First off, I'm hoping to keep DS1 rf to the extent of our TF and he knows that. Second, our second child will be around 1.5 yrs when DS1 is 4 and I doubt the bucket will make it that long since DS1 was outgrowing it around 8 or so months.

It's also a tad ridiculous because we are replacing his single cab truck with something more family friendly. I'm leaning towards a Mazda5: extra space/seating but still gas efficient. Hubby keeps mentioning minivans because he thinks it'll be safer in the event of an accident. Ironic.

I honestly haven't given much thought tp boostering because it seems so far away but what is a good age to begin considering a booster? Also what is the Cali law regarding ff/boosters?


----------



## Tjej (Jan 22, 2009)

Where I live boosters have a lower weight limit of 40lbs which my 4 1/2yo does not reach. I don't want to use a booster for her anyway, but my ILs have wanted to have an easier time installing a couple of seats for a short drive with the kids, so that is how I know.

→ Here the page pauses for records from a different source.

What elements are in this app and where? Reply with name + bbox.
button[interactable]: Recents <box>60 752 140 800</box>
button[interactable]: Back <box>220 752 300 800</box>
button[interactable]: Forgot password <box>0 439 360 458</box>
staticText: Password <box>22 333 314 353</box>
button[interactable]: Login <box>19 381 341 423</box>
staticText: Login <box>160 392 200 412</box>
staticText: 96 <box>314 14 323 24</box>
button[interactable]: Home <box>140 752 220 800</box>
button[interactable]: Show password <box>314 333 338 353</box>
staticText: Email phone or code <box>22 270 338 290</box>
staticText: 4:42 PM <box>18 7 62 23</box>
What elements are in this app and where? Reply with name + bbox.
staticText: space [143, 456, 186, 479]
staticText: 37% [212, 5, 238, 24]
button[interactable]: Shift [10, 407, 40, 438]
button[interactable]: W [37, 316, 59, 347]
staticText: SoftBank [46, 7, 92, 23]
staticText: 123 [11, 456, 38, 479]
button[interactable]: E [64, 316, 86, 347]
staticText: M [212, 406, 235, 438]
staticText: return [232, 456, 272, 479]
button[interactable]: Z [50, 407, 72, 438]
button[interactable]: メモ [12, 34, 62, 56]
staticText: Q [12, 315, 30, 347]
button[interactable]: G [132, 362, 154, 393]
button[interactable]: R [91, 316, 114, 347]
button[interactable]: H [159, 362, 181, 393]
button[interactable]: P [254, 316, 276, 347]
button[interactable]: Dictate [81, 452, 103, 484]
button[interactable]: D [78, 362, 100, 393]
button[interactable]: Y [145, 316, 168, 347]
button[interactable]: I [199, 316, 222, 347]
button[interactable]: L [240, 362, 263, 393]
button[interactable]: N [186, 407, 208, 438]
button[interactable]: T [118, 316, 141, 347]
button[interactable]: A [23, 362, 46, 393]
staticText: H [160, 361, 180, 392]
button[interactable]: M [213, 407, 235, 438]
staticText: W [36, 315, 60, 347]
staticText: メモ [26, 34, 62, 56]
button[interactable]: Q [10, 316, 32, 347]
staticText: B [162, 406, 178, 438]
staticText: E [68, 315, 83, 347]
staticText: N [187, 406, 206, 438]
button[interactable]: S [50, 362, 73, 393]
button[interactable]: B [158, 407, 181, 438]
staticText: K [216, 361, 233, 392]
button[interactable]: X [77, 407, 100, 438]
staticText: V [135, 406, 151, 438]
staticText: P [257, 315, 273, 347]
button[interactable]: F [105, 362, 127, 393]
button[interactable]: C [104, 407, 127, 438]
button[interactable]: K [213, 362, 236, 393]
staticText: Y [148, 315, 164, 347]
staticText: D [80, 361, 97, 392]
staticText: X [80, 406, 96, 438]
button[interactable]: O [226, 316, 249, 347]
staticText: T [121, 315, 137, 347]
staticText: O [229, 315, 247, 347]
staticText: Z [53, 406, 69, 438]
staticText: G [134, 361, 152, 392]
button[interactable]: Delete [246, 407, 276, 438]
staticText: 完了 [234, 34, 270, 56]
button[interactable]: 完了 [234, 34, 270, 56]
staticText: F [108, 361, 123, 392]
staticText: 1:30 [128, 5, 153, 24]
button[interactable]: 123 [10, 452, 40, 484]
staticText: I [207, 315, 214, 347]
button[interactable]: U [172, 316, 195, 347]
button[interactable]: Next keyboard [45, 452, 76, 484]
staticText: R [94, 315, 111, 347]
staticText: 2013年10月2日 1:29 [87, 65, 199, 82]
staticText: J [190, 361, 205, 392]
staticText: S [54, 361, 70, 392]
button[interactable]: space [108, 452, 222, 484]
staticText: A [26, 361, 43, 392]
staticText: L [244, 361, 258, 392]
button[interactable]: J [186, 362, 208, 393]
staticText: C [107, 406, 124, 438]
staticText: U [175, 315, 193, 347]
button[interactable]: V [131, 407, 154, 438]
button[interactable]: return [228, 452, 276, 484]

I guess for me this issue would be a bridge to cross when we came to it. If you're totally cash strapped and need to save up for it, then fine, but with you planning to buy a new car I'd venture to guess that you can shell out $100-200 someday whenever you may need the extra seat.

Tjej


----------



## OkiMom (Nov 21, 2007)

Heres from the CHP website: Children MUST be secured in an appropriate child passenger restraint (safety seat or booster seat) IN THE BACK SEAT OF A VEHICLE until they are at least 6 years old or weigh at least 60 pounds. (http://www.chp.ca.gov/community/safeseat.html), it doesn't say what the booster law is. I know it use to be 4 and 40 but I was told its changed but I don't know to what.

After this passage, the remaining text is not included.